Okay.
So let's start talking about performance. 'Coz the whole reason you built cache is,
is to you know, have lower power and higher performance.
And let's, let's go back to the iron law. So what is, what is the cache trying to
do? Well, what a cache is trying to do is if
you look at that iron law of processor performance, when you do a load or a
store, we're trying to decrease the clocks per instruction to process that load or
the store. So if you have to go all the way out to
main memory in a cache miss we'll say, or if you don't have a cache.
It's gonna take a long time. But if you shrink the cost per instruction
for a load in the store everything gets, gets faster so you can actually, actually
go, go faster here. So as a sort of showing here, we have some
loop that does some loads, some adds, and here it takes a, a cache miss.
If, if we can somehow do things to the cache which reduce the probability of a
cache miss, we can shrink the amount of time it takes.
To do that and the whole program will run faster.
So, reducing our number of cache misses is good, using our cache to actually keep the
data local and also, sort of, as you can see here in this diagram, this first load
here it's in the cache. So it doesn't have to go out to main
memory. So, it just hits in it, if it's a properly
pipe lined cache, those return the data on that load.
Just want to introduce, yeah, in this diagram, two things, processor to cache
and coming back, that's a hit in the cache.
Miss takes longer, it just takes more cycles.
Okay, so this is an important slide cause it uses some important ways to think about
caches. So we want to categorize the types of
misses we have to cache. So this is figuring why we would have
these different euristics inside of caches based on the different policies and
different ways that you'd actually have a cache miss.

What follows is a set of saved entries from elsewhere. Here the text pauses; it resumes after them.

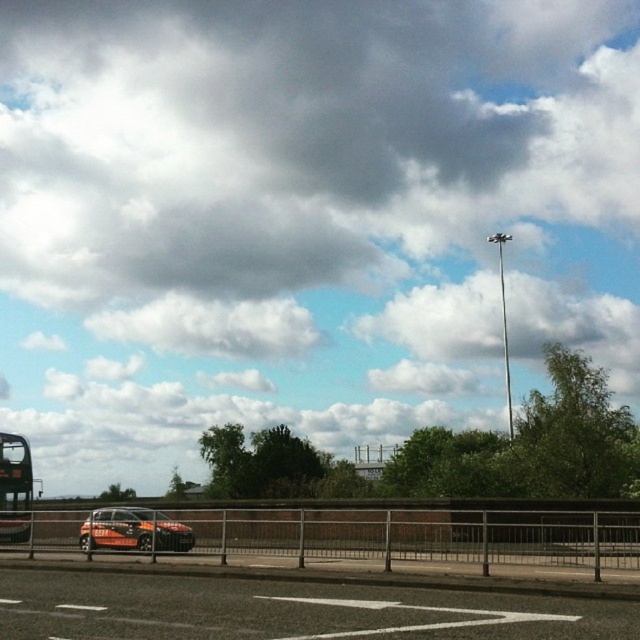 Question: Does orange matte car at lower left appear on the left side of black matte bus at left?

Choices:
 (A) yes
 (B) no

Answer: (B)

Question: Is the position of smooth asphalt highway at center less distant than that of orange matte car at lower left?

Choices:
 (A) yes
 (B) no

Answer: (A)

Question: Among these points, which one is farthest from the camera?

Choices:
 (A) (4, 449)
 (B) (202, 616)
 (C) (84, 545)

Answer: (A)

Question: Is orange matte car at lower left to the right of black matte bus at left from the viewer's perspective?

Choices:
 (A) yes
 (B) no

Answer: (A)

Question: Based on their relative distances, which object is nearer to the orange matte car at lower left?

Choices:
 (A) black matte bus at left
 (B) smooth asphalt highway at center

Answer: (B)

Question: Which object is positioned closest to the smooth asphalt highway at center?

Choices:
 (A) black matte bus at left
 (B) orange matte car at lower left

Answer: (B)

And a lot of times people call this the three Cs of caches.
Okay, the first C, A compulsory cash miss. So what that means is that the first
reference to a block and you're going to take that cache miss even if you have an
infinite size cache. It's just you can't get things into the
cache unless you go to try to access them the first time ever.
So that's what a compulsory cache miss is that first reference.
You can try real hard. You can see by have a prefecture,
actually, to try to reduce the amount of compulsory cache misses.
You could think really hard say, oh, I think I'm gonna access this data sometime
in the future. I should go get it.
And then when you go to actually access it, you won't take a cache miss.
So that's, that's a possibility. Okay, the second C that contributes to our
performance of caches is the capacity of the cache.
So, traditionally, a larger cache will be able to fit more data, well that's always
true. But traditionally a larger cache you will
have a lower miss rate if you have a larger cache.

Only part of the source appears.